The main difference between Days Of Future Past and the excellent First Class though is the distribution of minor characterization. While both McAvoy and Fassbender are simply outstanding in their respective roles (Fassbender continues to defy all conventional logic of anyone being able to best McKellen for this villainous role), the other mutants are mere paperweights, scarcely explored for their own complicated lives. Indeed, at one point, when Storm (Halle Berry) re-emerged onscreen I had long forgotten that she was even in the film.
There’s some triumphant scenes along the way however with these characters: the segue with Quicksilver (Evan Peters) playing ping pong by himself and breaking Magneto out of the Pentagon is sheer genius, indeed worth going to see the film alone. When Trask’s mutant-gene tracker goes off the first time, identifying Mystique’s presence at a secret meeting, the awkward sound and chatter is stunningly appropriate. There is also a simple yet devastating scene when Magneto has made up his mind to fire a gun and Xavier pushes him aside. As Mystique flees through a window, we see Magneto fall back but flattens his hand and the gun goes off anyway.
Such detail can only come from a director deeply invested in his source material and Singer is in top form, exploring feelings of alienation and difference through the characters. There are jittery, hand-held shots of Mystique and Beast (Nicholas Hoult) on the streets of Paris, bare for the public to scrutinize them. Though the attempt to tie in the mutants to actual global events is iffy early on, once President Nixon’s (Mark Camacho) paranoia hits the screen, it becomes believable.

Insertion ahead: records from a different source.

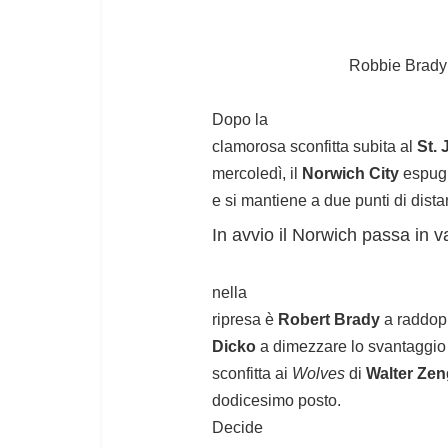
Robbie Brady (
Dopo la
clamorosa sconfitta subita al
St. 
mercoledì, il
Norwich City
espug
e si mantiene a due punti di dist
In avvio il Norwich passa in 
nella
ripresa è
Robert Brady
a raddopp
Dicko
a dimezzare lo svantaggio 
sconfitta ai
Wolves
di
Walter Ze
dodicesimo posto.
Decide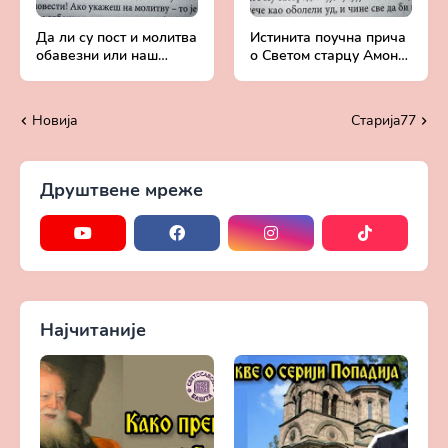
Да ли су пост и молитва
Истинита поучна прича
обавезни или наш
о Светом старцу Амону
избор - Добротољубље
- Добротољубље за
за сваки дан
сваки дан
Новија
Старијa77
Друштвене мреже
Најчитаније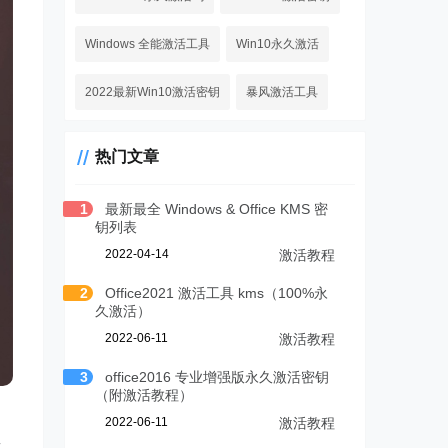
Windows 全能激活工具
Win10永久激活
2022最新Win10激活密钥
暴风激活工具
热门文章
1
最新最全 Windows & Office KMS 密
钥列表
2022-04-14
激活教程
2
Office2021 激活工具 kms（100%永
久激活）
2022-06-11
激活教程
3
office2016 专业增强版永久激活密钥
（附激活教程）
2022-06-11
激活教程
直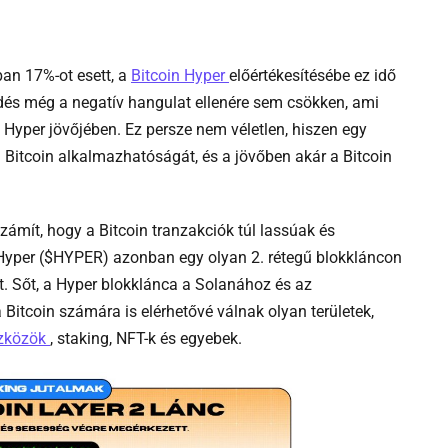
hu
-
ban 17%-ot esett, a
Bitcoin Hyper
előértékesítésébe ez idő
B_btchyper
klődés még a negatív hangulat ellenére sem csökken, ami
pd
a Hyper jövőjében. Ez persze nem véletlen, hiszen egy
hu
a Bitcoin alkalmazhatóságát, és a jövőben akár a Bitcoin
zámít, hogy a Bitcoin tranzakciók túl lassúak és
Hyper ($HYPER) azonban egy olyan 2. rétegű blokkláncon
t. Sőt, a Hyper blokklánca a Solanához és az
itcoin számára is elérhetővé válnak olyan területek,
-
szközök
, staking, NFT-k és egyebek.
Hu
kriptovaluta
penztarcak
defi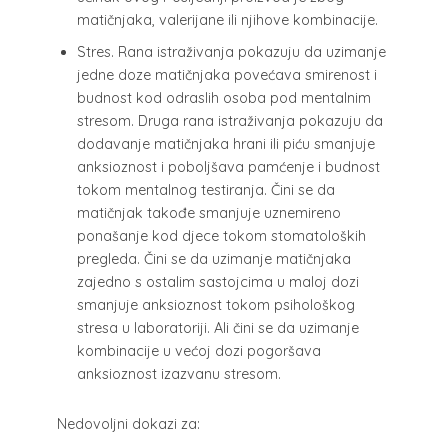
matičnjaka, valerijane ili njihove kombinacije.
Stres. Rana istraživanja pokazuju da uzimanje
jedne doze matičnjaka povećava smirenost i
budnost kod odraslih osoba pod mentalnim
stresom. Druga rana istraživanja pokazuju da
dodavanje matičnjaka hrani ili piću smanjuje
anksioznost i poboljšava pamćenje i budnost
tokom mentalnog testiranja. Čini se da
matičnjak takođe smanjuje uznemireno
ponašanje kod djece tokom stomatoloških
pregleda. Čini se da uzimanje matičnjaka
zajedno s ostalim sastojcima u maloj dozi
smanjuje anksioznost tokom psihološkog
stresa u laboratoriji. Ali čini se da uzimanje
kombinacije u većoj dozi pogoršava
anksioznost izazvanu stresom.
Nedovoljni dokazi za: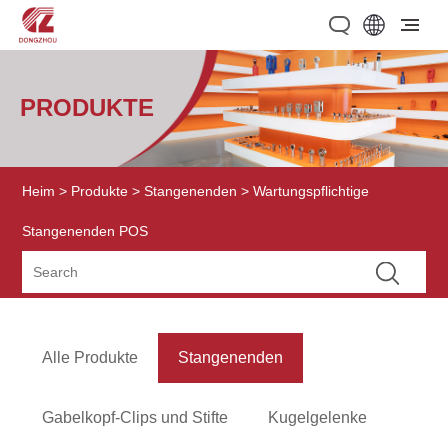
PRODUKTE
Heim
>
Produkte
>
Stangenenden
> Wartungspflichtige
Stangenenden POS
Alle Produkte
Stangenenden
Gabelkopf-Clips und Stifte
Kugelgelenke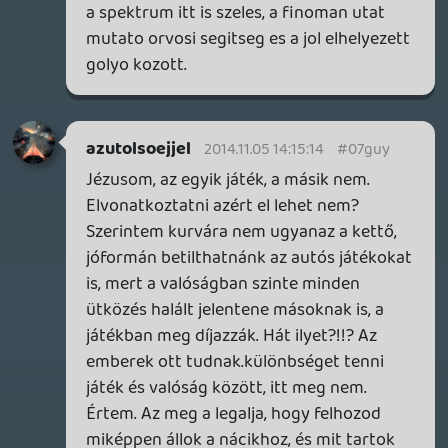
Ghz
2014.11.05 13:52:39
#07guw
Ha neked elfogadható az, hogy egy "játék"
arról szóljon, hogy ártatlanokat végzünk ki
a földön úgy simán mókából akkor a
probléma a te készülékedben van. Meg
milyen másik oldal mutogatása? Szegény
elmebeteg tömeggyilkosokat senki nem
érti meg mert nem készítettek még róluk
játékot?? Akkor ezek szerint nálad az is
oké meg vita tárgya, hogy a nácik mit
műveltek? Szerintem gondold át még
egyszer, hogy mit beszélsz meg mit
hasonlítasz mihez...
azutolsoejjel
2014.11.05 12:32:54
liquid
2014.11.05 13:42:45
#07guv
Tisztelettel: a Heat nem túl szerencsés
példa, nem emlékszem benne olyan
jelenetre, ahol De Niro automata fegyvert
ragad, válogatás nélkül elkezd járókelőket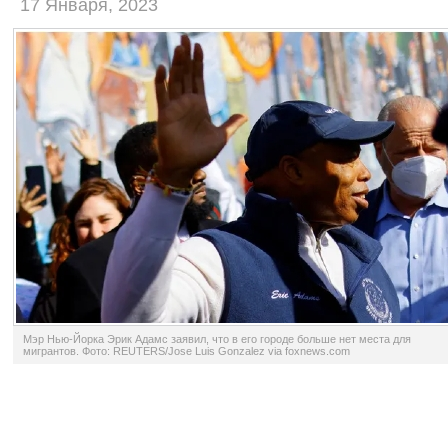
17 Января, 2023
Мэр Нью-Йорка Эрик Адамс заявил, что в его городе больше нет места для
мигрантов. Фото: REUTERS/Jose Luis Gonzalez via foxnews.com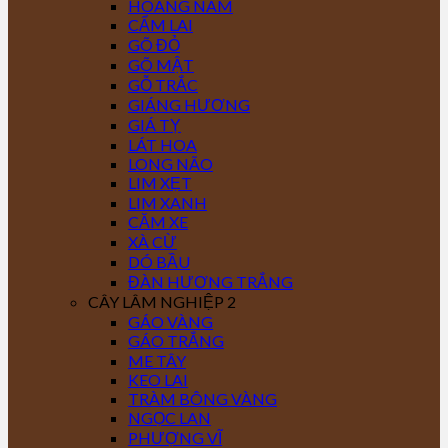
HOÀNG NAM
CẨM LAI
GÕ ĐỎ
GÕ MẬT
GỖ TRẮC
GIÁNG HƯƠNG
GIÁ TỴ
LÁT HOA
LONG NÃO
LIM XẸT
LIM XANH
CĂM XE
XÀ CỪ
DÓ BẦU
ĐÀN HƯƠNG TRẮNG
CÂY LÂM NGHIỆP 2
GÁO VÀNG
GÁO TRẮNG
ME TÂY
KEO LAI
TRÀM BÔNG VÀNG
NGỌC LAN
PHƯỢNG VĨ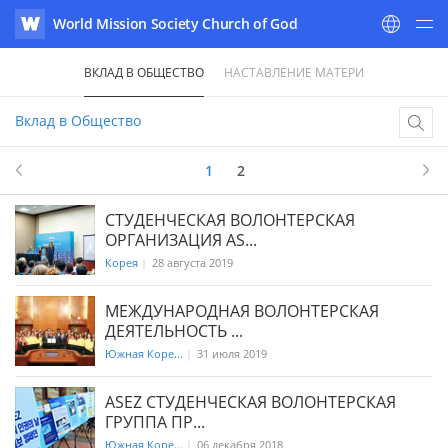
World Mission Society Church of God
WATV
ВКЛАД В ОБЩЕСТВО
НАСТАВЛЕНИЕ МАТЕРИ
Вклад в Общество
1
2
СТУДЕНЧЕСКАЯ ВОЛОНТЕРСКАЯ
ОРГАНИЗАЦИЯ AS...
Корея
|
28 августа 2019
МЕЖДУНАРОДНАЯ ВОЛОНТЕРСКАЯ
ДЕЯТЕЛЬНОСТЬ ...
Южная Коре...
|
31 июля 2019
ASEZ СТУДЕНЧЕСКАЯ ВОЛОНТЕРСКАЯ
ГРУППА ПР...
Южная Коре...
|
06 декабря 2018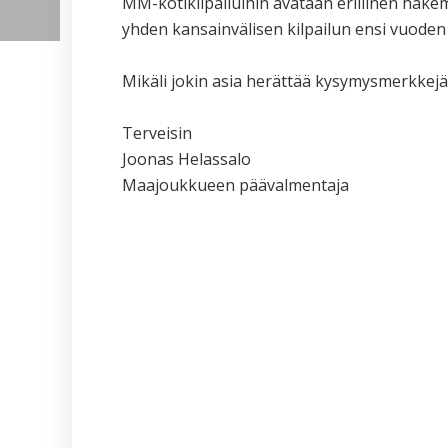
MM-kotikilpailuihin avataan erillinen hak
yhden kansainvälisen kilpailun ensi vuoden
Mikäli jokin asia herättää kysymysmerkkejä,
Terveisin
Joonas Helassalo
Maajoukkueen päävalmentaja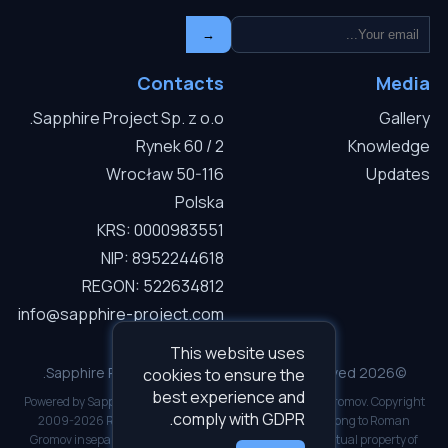
→
Contacts
Media
Sapphire Project Sp. z o.o.
Gallery
Rynek 60 / 2
Knowledge
50-116 Wrocław
Updates
Polska
KRS: 0000983551
NIP: 8952244618
REGON: 522634812
info@sapphire-project.com
This website uses
©2026 Sapphire Project Sp. z o.o. — All rights reserved.
cookies to ensure the
best experience and
Powered by Sapphire I.C.D.S v3.0.1. Developed by Roman Gromov. Copyright
comply with GDPR.
2009-2026 Roman Gromov. All software copyrights belong to Roman
Gromov inseparably. Inseparable and inalienable intellectual property of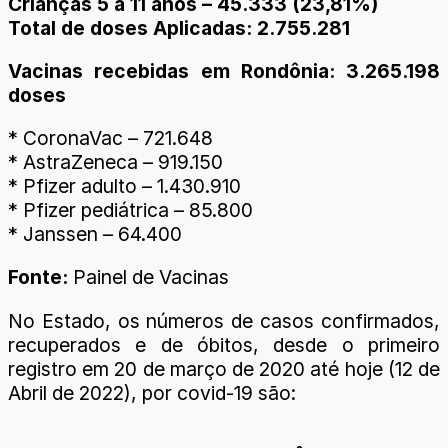
Crianças 5 a 11 anos – 45.333 (23,81%)
Total de doses Aplicadas: 2.755.281
Vacinas recebidas em Rondônia: 3.265.198
doses
* CoronaVac – 721.648
* AstraZeneca – 919.150
* Pfizer adulto – 1.430.910
* Pfizer pediátrica – 85.800
* Janssen – 64.400
Fonte:
Painel de Vacinas
No Estado, os números de casos confirmados,
recuperados e de óbitos, desde o primeiro
registro em 20 de março de 2020 até hoje (12 de
Abril de 2022), por covid-19 são: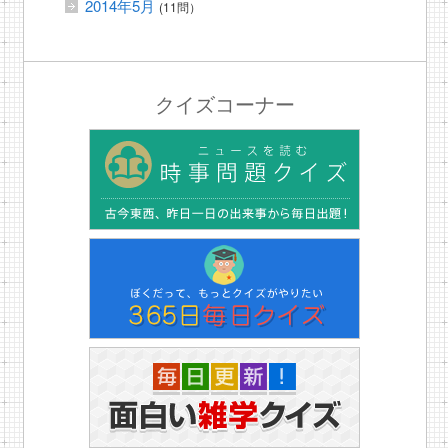
2014年5月
(11問）
クイズコーナー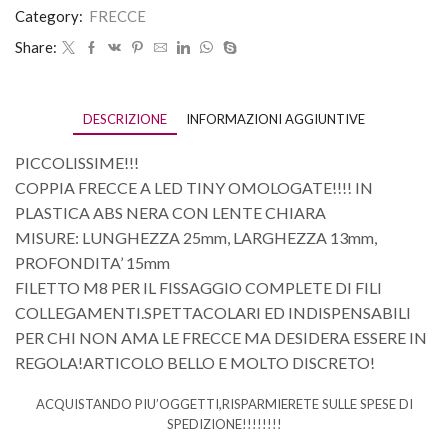
Category:
FRECCE
Share:
DESCRIZIONE
INFORMAZIONI AGGIUNTIVE
PICCOLISSIME!!!
COPPIA FRECCE A LED TINY OMOLOGATE!!!! IN
PLASTICA ABS NERA CON LENTE CHIARA
MISURE: LUNGHEZZA 25mm, LARGHEZZA 13mm,
PROFONDITA’ 15mm
FILETTO M8 PER IL FISSAGGIO COMPLETE DI FILI
COLLEGAMENTI.SPETTACOLARI ED INDISPENSABILI
PER CHI NON AMA LE FRECCE MA DESIDERA ESSERE IN
REGOLA!ARTICOLO BELLO E MOLTO DISCRETO!
ACQUISTANDO PIU’OGGETTI,RISPARMIERETE SULLE SPESE DI
SPEDIZIONE!!!!!!!!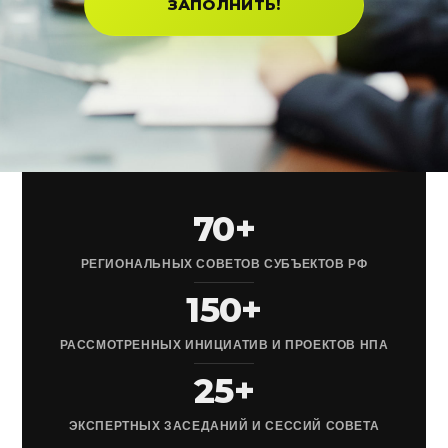
ЗАПОЛНИТЬ!
70+
РЕГИОНАЛЬНЫХ СОВЕТОВ СУБЪЕКТОВ РФ
150+
РАССМОТРЕННЫХ ИНИЦИАТИВ И ПРОЕКТОВ НПА
25+
ЭКСПЕРТНЫХ ЗАСЕДАНИЙ И СЕССИЙ СОВЕТА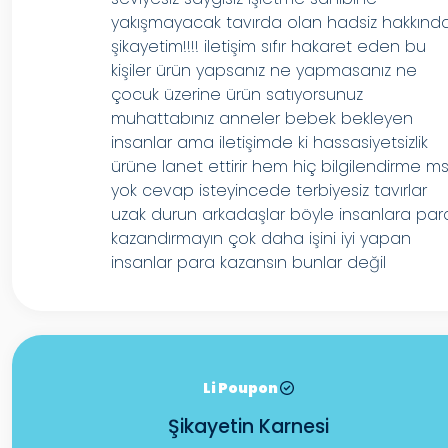
yakışmayacak tavırda olan hadsiz hakkınd
şikayetim!!!! iletişim sıfır hakaret eden bu
kişiler ürün yapsanız ne yapmasanız ne
çocuk üzerine ürün satıyorsunuz
muhattabınız anneler bebek bekleyen
insanlar ama iletişimde ki hassasiyetsizlik
ürüne lanet ettirir hem hiç bilgilendirme ms
yok cevap isteyincede terbiyesiz tavırlar
uzak durun arkadaşlar böyle insanlara par
kazandırmayın çok daha işini iyi yapan
insanlar para kazansın bunlar değil
Li Poupon
Şikayetin Karnesi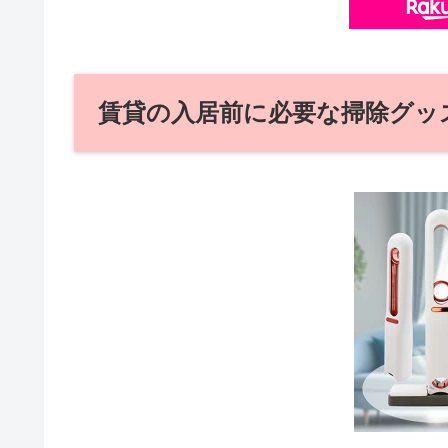
賃貸の入居前に必要な掃除グッ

The ending sequence is brilliantly paced, juxtaposing the changing tides of events as they occur.
While the film continues to reveal new layers of the special relationship between Professor Xavier and Magneto, it also clarifies the main vexing issue between them: Mystique. For the first time in her life she’s beginning to understand her own uniqueness and, ultimately, feminist independence from the two men she loves the most. It’s messy for her to choose between these two “dads”, mainly because combined they’re not a home and separated, both lack what the other one has to develop her into a fully-formed individual. It is this inherent flaw—and not their ideological differences—that makes it difficult when all three are in a defined space. The camera finds Mystique often looking from one to the other, heavy in indecision about whose theories suit her best.
It’s a state of flux that Days Of Future Past isn’t able to resolve totally even after it dawns on Mystique that Magneto is only out to kill her as the simplest way to alter the future and nothing else. It’s that perfunctory for him yet, like the raison d’être of the film, its succinctly to the point. With Magneto at least Mystique knows what lies ahead: Xavier on the other hand is like a kid who’s had his prized toy taken away from him. And every now and then he wants it back.